#### WORK TO COMPLETE
A faithful transcription of all the data, images excluded, is the required answer.

[Dataset entries]
○ ○ ○

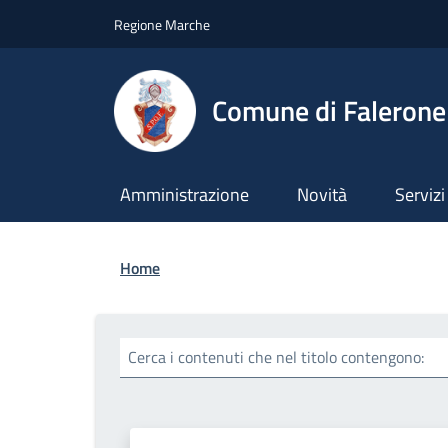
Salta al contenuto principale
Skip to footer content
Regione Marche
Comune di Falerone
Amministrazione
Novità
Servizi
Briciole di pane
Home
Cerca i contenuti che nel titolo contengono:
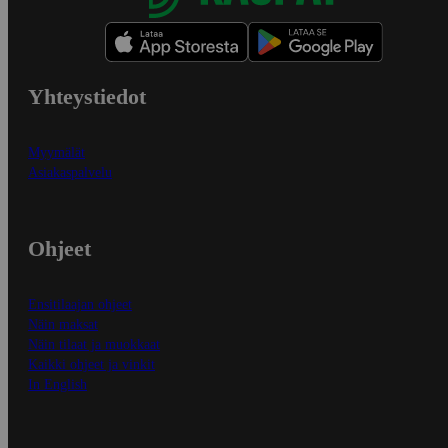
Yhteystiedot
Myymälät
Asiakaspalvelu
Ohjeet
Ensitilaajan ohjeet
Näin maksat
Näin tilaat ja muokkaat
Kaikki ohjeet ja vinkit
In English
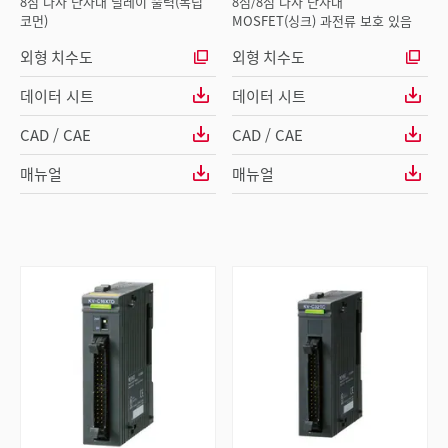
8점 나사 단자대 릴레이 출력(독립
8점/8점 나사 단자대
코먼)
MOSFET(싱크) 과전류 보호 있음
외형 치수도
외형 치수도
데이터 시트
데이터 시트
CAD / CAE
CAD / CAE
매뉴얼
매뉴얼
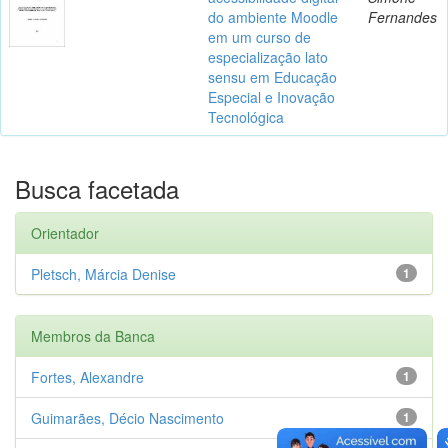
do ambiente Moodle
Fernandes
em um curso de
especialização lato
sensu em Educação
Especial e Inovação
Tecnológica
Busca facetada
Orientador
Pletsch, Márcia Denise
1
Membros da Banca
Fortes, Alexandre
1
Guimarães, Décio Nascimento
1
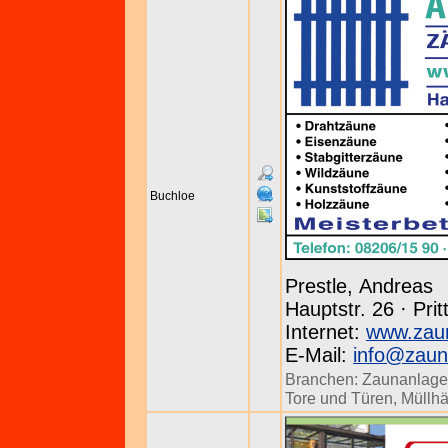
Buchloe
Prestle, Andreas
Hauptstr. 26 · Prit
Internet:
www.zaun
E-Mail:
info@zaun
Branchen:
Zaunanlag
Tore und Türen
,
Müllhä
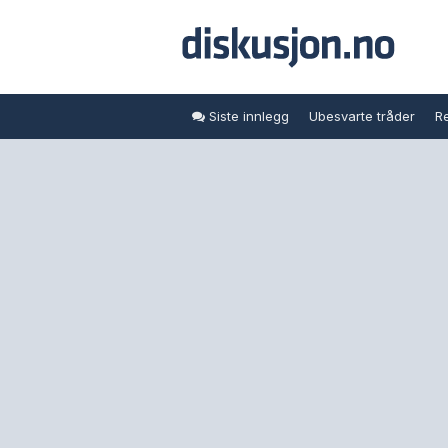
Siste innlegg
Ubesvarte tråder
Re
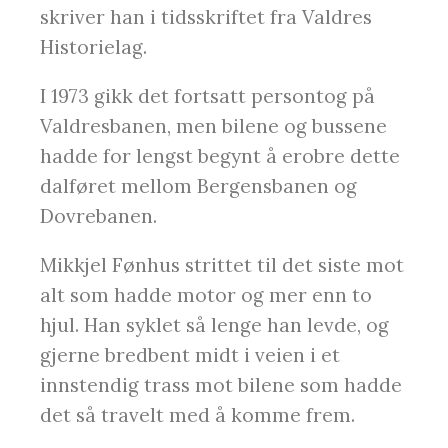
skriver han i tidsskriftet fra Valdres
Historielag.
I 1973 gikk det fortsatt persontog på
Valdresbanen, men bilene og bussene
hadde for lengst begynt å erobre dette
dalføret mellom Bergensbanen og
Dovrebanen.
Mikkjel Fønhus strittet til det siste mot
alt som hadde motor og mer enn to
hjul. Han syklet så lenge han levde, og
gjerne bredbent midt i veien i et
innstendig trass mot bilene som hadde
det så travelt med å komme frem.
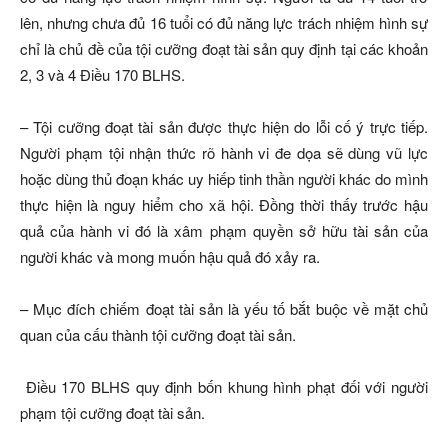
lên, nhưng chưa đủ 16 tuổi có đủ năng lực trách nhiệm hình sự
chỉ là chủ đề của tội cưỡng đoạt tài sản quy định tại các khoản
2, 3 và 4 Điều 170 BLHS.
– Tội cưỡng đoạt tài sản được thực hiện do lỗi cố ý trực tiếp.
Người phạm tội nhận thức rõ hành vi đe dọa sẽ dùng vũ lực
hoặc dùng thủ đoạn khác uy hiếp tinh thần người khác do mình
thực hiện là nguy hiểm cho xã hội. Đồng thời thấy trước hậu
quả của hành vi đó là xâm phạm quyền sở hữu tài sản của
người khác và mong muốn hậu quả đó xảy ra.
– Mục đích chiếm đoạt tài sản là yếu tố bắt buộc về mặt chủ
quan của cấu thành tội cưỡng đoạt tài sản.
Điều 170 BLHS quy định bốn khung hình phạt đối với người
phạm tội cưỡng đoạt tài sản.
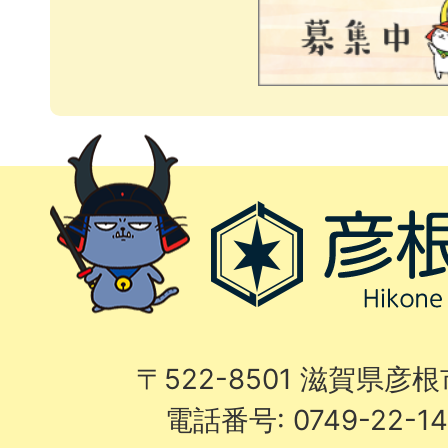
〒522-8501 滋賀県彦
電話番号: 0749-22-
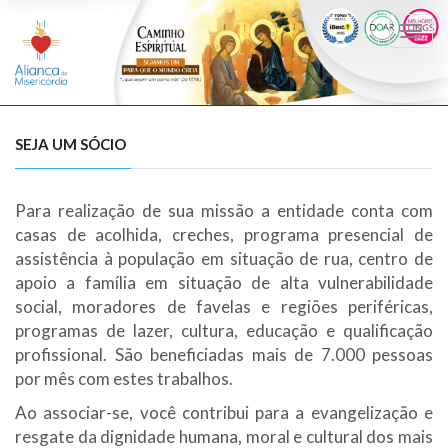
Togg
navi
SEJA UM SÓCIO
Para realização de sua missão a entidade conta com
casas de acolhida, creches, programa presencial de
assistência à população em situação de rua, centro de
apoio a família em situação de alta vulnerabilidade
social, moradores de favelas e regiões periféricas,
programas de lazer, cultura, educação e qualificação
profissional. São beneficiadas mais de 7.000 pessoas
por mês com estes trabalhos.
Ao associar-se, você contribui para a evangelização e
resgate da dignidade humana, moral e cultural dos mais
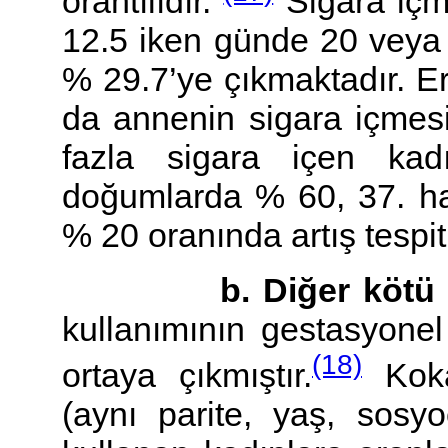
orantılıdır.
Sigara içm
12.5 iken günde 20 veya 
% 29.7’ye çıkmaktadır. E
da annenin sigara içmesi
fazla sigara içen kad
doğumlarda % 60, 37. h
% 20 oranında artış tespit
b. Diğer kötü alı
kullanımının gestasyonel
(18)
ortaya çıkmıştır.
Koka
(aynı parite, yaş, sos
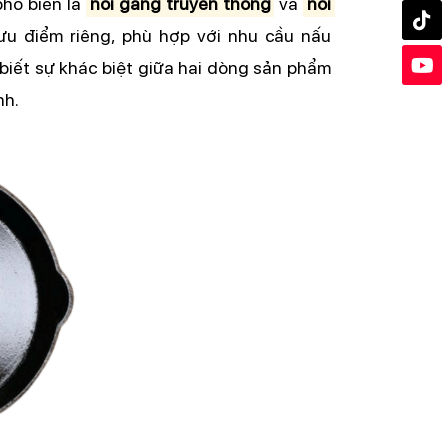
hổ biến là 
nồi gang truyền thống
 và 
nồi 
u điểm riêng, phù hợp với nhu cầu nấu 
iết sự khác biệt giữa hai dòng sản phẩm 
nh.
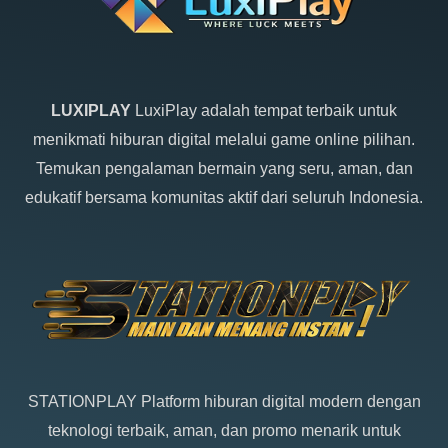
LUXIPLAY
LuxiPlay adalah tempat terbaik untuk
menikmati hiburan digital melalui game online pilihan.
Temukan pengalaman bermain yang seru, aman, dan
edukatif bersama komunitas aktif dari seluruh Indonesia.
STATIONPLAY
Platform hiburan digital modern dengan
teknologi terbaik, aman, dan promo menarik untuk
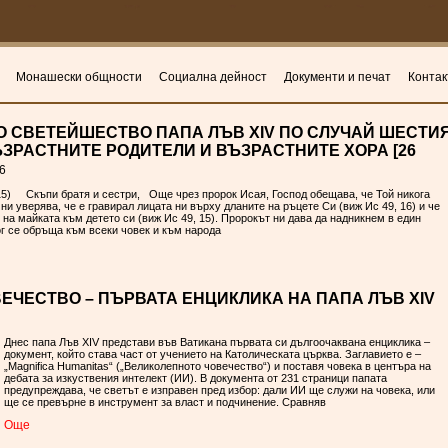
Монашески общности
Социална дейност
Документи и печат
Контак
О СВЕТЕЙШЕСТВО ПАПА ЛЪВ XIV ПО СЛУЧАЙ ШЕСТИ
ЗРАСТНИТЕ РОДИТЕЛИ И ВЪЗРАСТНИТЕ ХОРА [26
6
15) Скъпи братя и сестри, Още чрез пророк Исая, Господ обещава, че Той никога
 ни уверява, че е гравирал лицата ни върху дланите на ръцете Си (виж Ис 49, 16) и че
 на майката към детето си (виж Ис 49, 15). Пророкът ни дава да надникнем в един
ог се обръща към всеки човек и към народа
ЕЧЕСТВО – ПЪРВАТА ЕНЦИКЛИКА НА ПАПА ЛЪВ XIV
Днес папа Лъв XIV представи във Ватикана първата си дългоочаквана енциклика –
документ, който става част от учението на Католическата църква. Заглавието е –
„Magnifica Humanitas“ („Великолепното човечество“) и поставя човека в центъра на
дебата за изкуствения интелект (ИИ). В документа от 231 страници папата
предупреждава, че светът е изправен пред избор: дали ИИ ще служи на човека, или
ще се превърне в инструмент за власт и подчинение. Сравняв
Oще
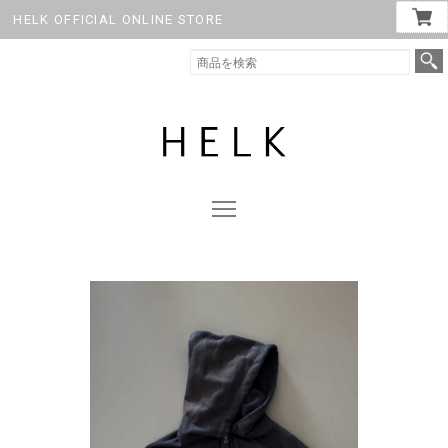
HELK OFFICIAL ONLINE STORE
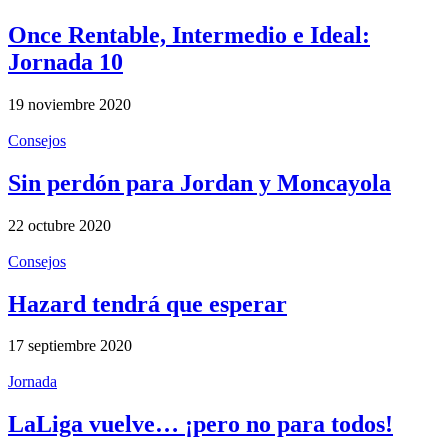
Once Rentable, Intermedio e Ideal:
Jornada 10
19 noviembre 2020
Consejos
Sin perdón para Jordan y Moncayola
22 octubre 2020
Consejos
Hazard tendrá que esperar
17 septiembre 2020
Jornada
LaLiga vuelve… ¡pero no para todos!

○ ○ ○

#### THE ANSWER
Salta al contenuto principale
Skip to footer content
Regione Marche
Comune di Falerone
Amministrazione
Novità
Servizi
Briciole di pane
Home
Cerca i contenuti che nel titolo contengono:
Yhteystiedot
Myymälät
Asiakaspalvelu
Ohjeet
Ensitilaajan ohjeet
Näin maksat
Näin tilaat ja muokkaat
Kaikki ohjeet ja vinkit
In English
8점 나사 단자대 릴레이 출력(독립
8점/8점 나사 단자대
코먼)
MOSFET(싱크) 과전류 보호 있음
외형 치수도
외형 치수도
데이터 시트
데이터 시트
CAD / CAE
CAD / CAE
매뉴얼
매뉴얼
do ambiente Moodle
Fernandes
em um curso de
especialização lato
sensu em Educação
Especial e Inovação
Tecnológica
Busca facetada
Orientador
Pletsch, Márcia Denise
1
Membros da Banca
Fortes, Alexandre
1
Guimarães, Décio Nascimento
1
Buchloe
Prestle, Andreas
Hauptstr. 26 · Prit
Internet:
www.zaun
E-Mail:
info@zaun
Branchen:
Zaunanlag
Tore und Türen
,
Müllhä
Siste innlegg
Ubesvarte tråder
Re
skriver han i tidsskriftet fra Valdres
Historielag.
I 1973 gikk det fortsatt persontog på
Valdresbanen, men bilene og bussene
hadde for lengst begynt å erobre dette
dalføret mellom Bergensbanen og
Dovrebanen.
Mikkjel Fønhus strittet til det siste mot
alt som hadde motor og mer enn to
hjul. Han syklet så lenge han levde, og
gjerne bredbent midt i veien i et
innstendig trass mot bilene som hadde
det så travelt med å komme frem.
lên, nhưng chưa đủ 16 tuổi có đủ năng lực trách nhiệm hình sự
chỉ là chủ đề của tội cưỡng đoạt tài sản quy định tại các khoản
2, 3 và 4 Điều 170 BLHS.
– Tội cưỡng đoạt tài sản được thực hiện do lỗi cố ý trực tiếp.
Người phạm tội nhận thức rõ hành vi đe dọa sẽ dùng vũ lực
hoặc dùng thủ đoạn khác uy hiếp tinh thần người khác do mình
thực hiện là nguy hiểm cho xã hội. Đồng thời thấy trước hậu
quả của hành vi đó là xâm phạm quyền sở hữu tài sản của
người khác và mong muốn hậu quả đó xảy ra.
– Mục đích chiếm đoạt tài sản là yếu tố bắt buộc về mặt chủ
quan của cấu thành tội cưỡng đoạt tài sản.
Điều 170 BLHS quy định bốn khung hình phạt đối với người
phạm tội cưỡng đoạt tài sản.
〒522-8501 滋賀県彦
電話番号: 0749-22-
Togg
navi
SEJA UM SÓCIO
Para realização de sua missão a entidade conta com
casas de acolhida, creches, programa presencial de
assistência à população em situação de rua, centro de
apoio a família em situação de alta vulnerabilidade
social, moradores de favelas e regiões periféricas,
programas de lazer, cultura, educação e qualificação
profissional. São beneficiadas mais de 7.000 pessoas
por mês com estes trabalhos.
Ao associar-se, você contribui para a evangelização e
resgate da dignidade humana, moral e cultural dos mais
orantılıdır.
Sigara içm
12.5 iken günde 20 veya 
% 29.7’ye çıkmaktadır. E
da annenin sigara içmesi
fazla sigara içen kad
doğumlarda % 60, 37. h
% 20 oranında artış tespit
b. Diğer kötü alı
kullanımının gestasyonel
(18)
ortaya çıkmıştır.
Koka
(aynı parite, yaş, sos
hổ biến là 
nồi gang truyền thống
 và 
nồi 
u điểm riêng, phù hợp với nhu cầu nấu 
iết sự khác biệt giữa hai dòng sản phẩm 
nh.
LUXIPLAY
LuxiPlay adalah tempat terbaik untuk
menikmati hiburan digital melalui game online pilihan.
Temukan pengalaman bermain yang seru, aman, dan
edukatif bersama komunitas aktif dari seluruh Indonesia.
STATIONPLAY
Platform hiburan digital modern dengan
teknologi terbaik, aman, dan promo menarik untuk
Монашески общности
Социална дейност
Документи и печат
Контак
О СВЕТЕЙШЕСТВО ПАПА ЛЪВ XIV ПО СЛУЧАЙ ШЕСТИ
ЗРАСТНИТЕ РОДИТЕЛИ И ВЪЗРАСТНИТЕ ХОРА [26
6
15) Скъпи братя и сестри, Още чрез пророк Исая, Господ обещава, че Той никога
 ни уверява, че е гравирал лицата ни върху дланите на ръцете Си (виж Ис 49, 16) и че
 на майката към детето си (виж Ис 49, 15). Пророкът ни дава да надникнем в един
ог се обръща към всеки човек и към народа
ЕЧЕСТВО – ПЪРВАТА ЕНЦИКЛИКА НА ПАПА ЛЪВ XIV
Днес папа Лъв XIV представи във Ватикана първата си дългоочаквана енциклика –
документ, който става част от учението на Католическата църква. Заглавието е –
„Magnifica Humanitas“ („Великолепното човечество“) и поставя човека в центъра на
дебата за изкуствения интелект (ИИ). В документа от 231 страници папата
предупреждава, че светът е изправен пред избор: дали ИИ ще служи на човека, или
ще се превърне в инструмент за власт и подчинение. Сравняв
Oще
HELK OFFICIAL ONLINE STORE
Once Rentable, Intermedio e Ideal:
Jornada 10
19 noviembre 2020
Consejos
Sin perdón para Jordan y Moncayola
22 octubre 2020
Consejos
Hazard tendrá que esperar
17 septiembre 2020
Jornada
LaLiga vuelve… ¡pero no para todos!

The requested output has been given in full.